- [TASK OBJECTIVE]: From the line that has "być zaburzenia termoregulacji –" down to the last line of the data below, set down every line exactly, but none of the pictures.

(Records from a collection)
========================

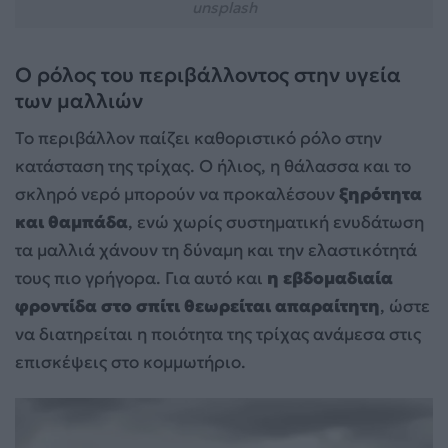
unsplash
Ο ρόλος του περιβάλλοντος στην υγεία
των μαλλιών
Το περιβάλλον παίζει καθοριστικό ρόλο στην
κατάσταση της τρίχας. Ο ήλιος, η θάλασσα και το
σκληρό νερό μπορούν να προκαλέσουν
ξηρότητα
και θαμπάδα
, ενώ χωρίς συστηματική ενυδάτωση
τα μαλλιά χάνουν τη δύναμη και την ελαστικότητά
τους πιο γρήγορα. Για αυτό και
η εβδομαδιαία
φροντίδα στο σπίτι θεωρείται απαραίτητη
, ώστε
να διατηρείται η ποιότητα της τρίχας ανάμεσα στις
επισκέψεις στο κομμωτήριο.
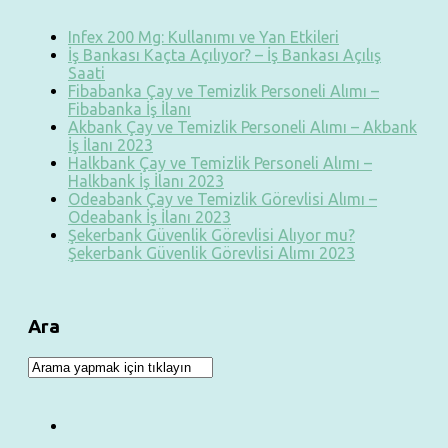
Infex 200 Mg: Kullanımı ve Yan Etkileri
İş Bankası Kaçta Açılıyor? – İş Bankası Açılış
Saati
Fibabanka Çay ve Temizlik Personeli Alımı –
Fibabanka İş İlanı
Akbank Çay ve Temizlik Personeli Alımı – Akbank
İş İlanı 2023
Halkbank Çay ve Temizlik Personeli Alımı –
Halkbank İş İlanı 2023
Odeabank Çay ve Temizlik Görevlisi Alımı –
Odeabank İş İlanı 2023
Şekerbank Güvenlik Görevlisi Alıyor mu?
Şekerbank Güvenlik Görevlisi Alımı 2023
Ara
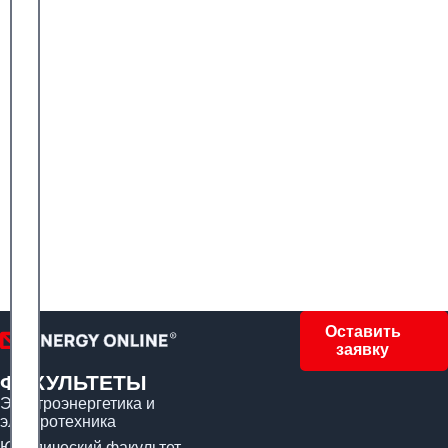
Оставить
заявку
ФАКУЛЬТЕТЫ
Электроэнергетика и
электротехника
Юридический факультет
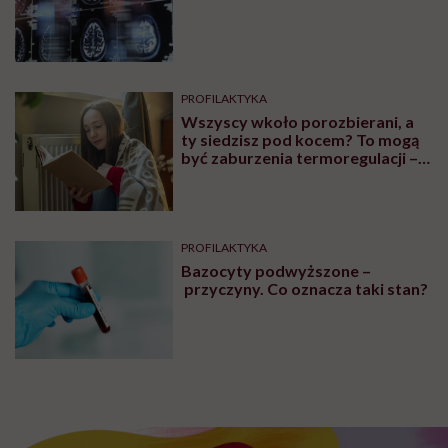
PROFILAKTYKA
Wszyscy wkoło porozbierani, a
ty siedzisz pod kocem? To mogą
być zaburzenia termoregulacji –
wynikające z choroby lub złych
nawyków
PROFILAKTYKA
Bazocyty podwyższone –
przyczyny. Co oznacza taki stan?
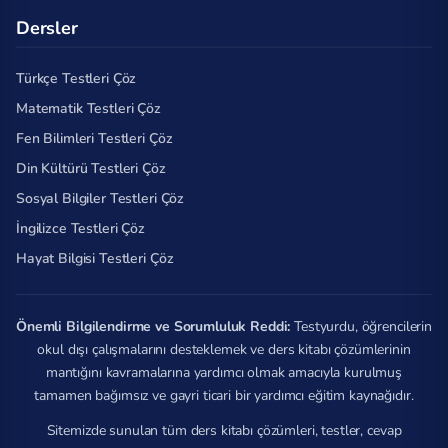
Dersler
Türkçe Testleri Çöz
Matematik Testleri Çöz
Fen Bilimleri Testleri Çöz
Din Kültürü Testleri Çöz
Sosyal Bilgiler Testleri Çöz
İngilizce Testleri Çöz
Hayat Bilgisi Testleri Çöz
Önemli Bilgilendirme ve Sorumluluk Reddi:
Testyurdu, öğrencilerin
okul dışı çalışmalarını desteklemek ve ders kitabı çözümlerinin
mantığını kavramalarına yardımcı olmak amacıyla kurulmuş
tamamen bağımsız ve gayri ticari bir yardımcı eğitim kaynağıdır.
Sitemizde sunulan tüm ders kitabı çözümleri, testler, cevap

========================

- [RESULT OF THIS TASK]:
być zaburzenia termoregulacji –
wynikające z choroby lub złych
nawyków
PROFILAKTYKA
Bazocyty podwyższone –
przyczyny. Co oznacza taki stan?
Dersler
Türkçe Testleri Çöz
Matematik Testleri Çöz
Fen Bilimleri Testleri Çöz
Din Kültürü Testleri Çöz
Sosyal Bilgiler Testleri Çöz
İngilizce Testleri Çöz
Hayat Bilgisi Testleri Çöz
Önemli Bilgilendirme ve Sorumluluk Reddi:
Testyurdu, öğrencilerin
okul dışı çalışmalarını desteklemek ve ders kitabı çözümlerinin
mantığını kavramalarına yardımcı olmak amacıyla kurulmuş
tamamen bağımsız ve gayri ticari bir yardımcı eğitim kaynağıdır.
Sitemizde sunulan tüm ders kitabı çözümleri, testler, cevap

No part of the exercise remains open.